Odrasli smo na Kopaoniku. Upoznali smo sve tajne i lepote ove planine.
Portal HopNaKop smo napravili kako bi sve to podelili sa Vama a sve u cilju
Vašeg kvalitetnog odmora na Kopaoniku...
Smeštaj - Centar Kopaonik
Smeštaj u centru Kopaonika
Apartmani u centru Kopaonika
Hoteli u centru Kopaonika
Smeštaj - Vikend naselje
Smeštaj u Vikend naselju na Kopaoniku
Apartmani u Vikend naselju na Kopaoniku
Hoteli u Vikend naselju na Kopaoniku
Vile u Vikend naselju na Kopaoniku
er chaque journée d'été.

------------------------

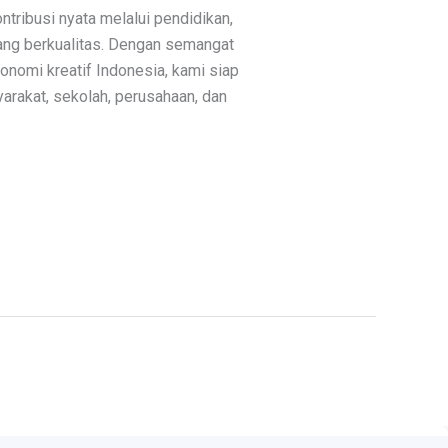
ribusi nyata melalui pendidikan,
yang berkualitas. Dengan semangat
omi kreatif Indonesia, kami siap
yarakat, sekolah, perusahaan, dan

------------------------

What are the lines, exactly as written above, from the line with "Portal HopNaKop smo" to the line with "er chaque journée d'été.", both included? Output only those.

■ ANSWER ■
Portal HopNaKop smo napravili kako bi sve to podelili sa Vama a sve u cilju
Vašeg kvalitetnog odmora na Kopaoniku...
Smeštaj - Centar Kopaonik
Smeštaj u centru Kopaonika
Apartmani u centru Kopaonika
Hoteli u centru Kopaonika
Smeštaj - Vikend naselje
Smeštaj u Vikend naselju na Kopaoniku
Apartmani u Vikend naselju na Kopaoniku
Hoteli u Vikend naselju na Kopaoniku
Vile u Vikend naselju na Kopaoniku
er chaque journée d'été.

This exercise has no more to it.